Phone scammers target Kiwis after WannaCry

Scammers have been cold-calling in the wake of the WannaCry ransomware attack. Picture / file photo

Scammers apparently inspired by the WannaCry ransomware attack have been repeatedly calling an unwell 80-year-old Palmerston North woman, even ringing at midnight to try and con her.

It is one of a handful of such cases the Herald has been made aware of, while the government's cyber crime agency has been kept busy with numerous reports of ransomware attacks.

The Computer Emergency Response Team (Cert) is not able to confirm whether the New Zealand attacks are connected to the WannaCry virus, which has been holding thousands of computer files hostage by locking devices unless the victims pay a ransom. It has been labelled the worst cyber attack ever recorded.

The attack, which has been largely focused in Asia, has locked computers in hospitals, factories, government agencies, banks and other businesses.

Deb Mulholland lives in Amsterdam but came back to Palmerston North to look after her elderly mother, Ngaire, who is not well at the moment.

"The phone rang just before midnight [Sunday] and I grabbed it because I thought it would wake my mum and it was an Asian woman's voice saying, 'Do you have a computer?'.

"I just said, 'How dare you phone this number at midnight. Don't you ever call this number again', and put the phone down.

Not deterred, the scammers called back 4pm Monday, by which time Ngaire, too, had had enough.

"I must have somehow got her fired up and she just said, 'I don't need a new computer', and slammed the phone down."

Mulholland said she didn't give the scammers time to mention WannaCry, but she suspected they were attempting to exploit the publicity around the ransomware attack.

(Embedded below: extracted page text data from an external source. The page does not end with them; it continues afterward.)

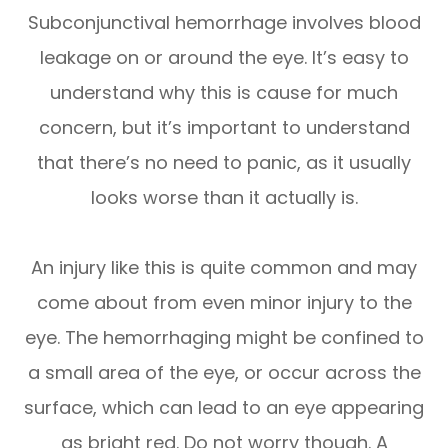
Subconjunctival hemorrhage involves blood
leakage on or around the eye. It’s easy to
understand why this is cause for much
concern, but it’s important to understand
that there’s no need to panic, as it usually
looks worse than it actually is.
An injury like this is quite common and may
come about from even minor injury to the
eye. The hemorrhaging might be confined to
a small area of the eye, or occur across the
surface, which can lead to an eye appearing
as bright red. Do not worry though. A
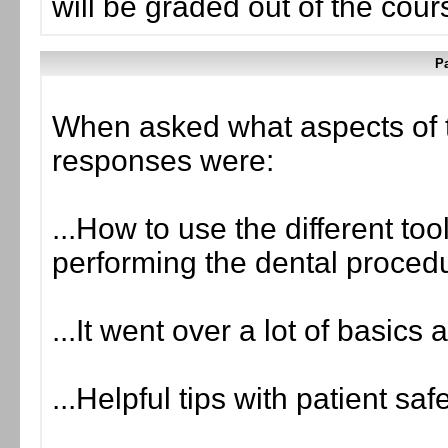
will be graded out of the cou
Pa
When asked what aspects of 
responses were:
...How to use the different too
performing the dental procedu
...It went over a lot of basics
...Helpful tips with patient saf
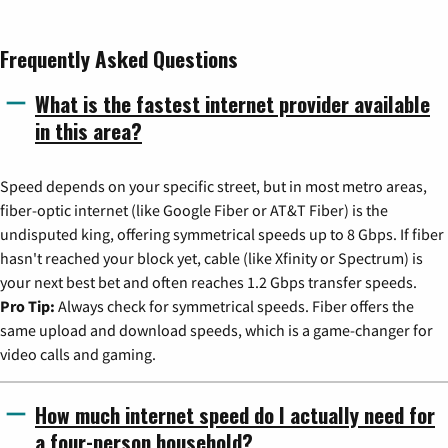
Frequently Asked Questions
What is the fastest internet provider available
in this area?
Speed depends on your specific street, but in most metro areas,
fiber-optic internet (like Google Fiber or AT&T Fiber) is the
undisputed king, offering symmetrical speeds up to 8 Gbps. If fiber
hasn't reached your block yet, cable (like Xfinity or Spectrum) is
your next best bet and often reaches 1.2 Gbps transfer speeds.
Pro Tip:
Always check for symmetrical speeds. Fiber offers the
same upload and download speeds, which is a game-changer for
video calls and gaming.
How much internet speed do I actually need for
a four-person household?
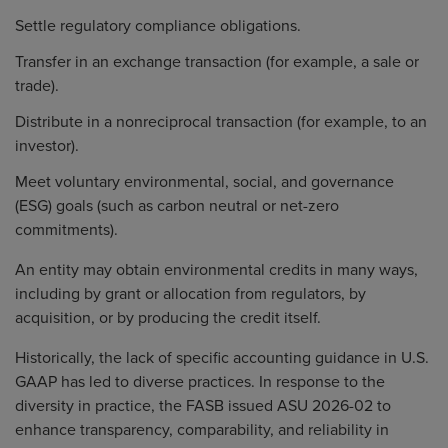
Settle regulatory compliance obligations.
Transfer in an exchange transaction (for example, a sale or
trade).
Distribute in a nonreciprocal transaction (for example, to an
investor).
Meet voluntary environmental, social, and governance
(ESG) goals (such as carbon neutral or net-zero
commitments).
An entity may obtain environmental credits in many ways,
including by grant or allocation from regulators, by
acquisition, or by producing the credit itself.
Historically, the lack of specific accounting guidance in U.S.
GAAP has led to diverse practices. In response to the
diversity in practice, the FASB issued
ASU 2026-02
to
enhance transparency, comparability, and reliability in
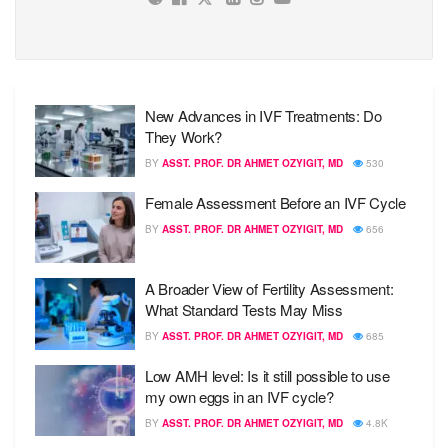
New Advances in IVF Treatments: Do
They Work?
BY
ASST. PROF. DR AHMET OZYIGIT, MD
530
Female Assessment Before an IVF Cycle
BY
ASST. PROF. DR AHMET OZYIGIT, MD
656
A Broader View of Fertility Assessment:
What Standard Tests May Miss
BY
ASST. PROF. DR AHMET OZYIGIT, MD
685
Low AMH level: Is it still possible to use
my own eggs in an IVF cycle?
BY
ASST. PROF. DR AHMET OZYIGIT, MD
4.8K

Another email to the Herald said that the reader's laptop stopped working and a toll free number flashed on the screen.

When they called the number they were told to pay about $500 to get rid of the malware.

Another reader said they received a call from someone saying there was a major problem with their Windows. Despite the caller's persistence, the reader hung up.

Another said they received a call on Saturday from a man with a foreign accent requesting access to their computer to provide "additional software protection". The reader hung up.

Cert NZ operations manager Declan Ingram said they'd had a number of reports from people who had received cold calls from scammers pretending to be from computer companies and internet service providers.

"These callers pretend that they are able to prevent your computer from getting WannaCry ransomware," he said.

There were a small number of unconfirmed reports of WannaCry ransomware affecting New Zealanders.

"Because of the complicated nature of this campaign, and the many varieties of ransomware and malware that are available at any given time, we are working with people who have reported incidents to Cert NZ to understand their situation and what mitigations can be put in place."

Netsafe's director of outreach Sean Lyons said scammers often used issues reported in the media because they knew people were likely to be worried and let their guard down.

"WannaCry has had huge coverage and so people are naturally worried about it. People in New Zealand should always follow trusted advice from organisations like CERT NZ, and remember that brands like Microsoft will never call you to let you know there's a problem with your computer," he said.

Aura Information Security general manager Peter Bailey said despite a temporary fix that had slowed the spread of WannaCry, there remained the possibility that a second wave, or copycat, of the malicious software could be released.

Anyone who thinks they have been affected by the WannaCry ransomware or any other cyber security issue can report it to Cert by visiting www.cert.govt.nz or phoning 0800 2378 69.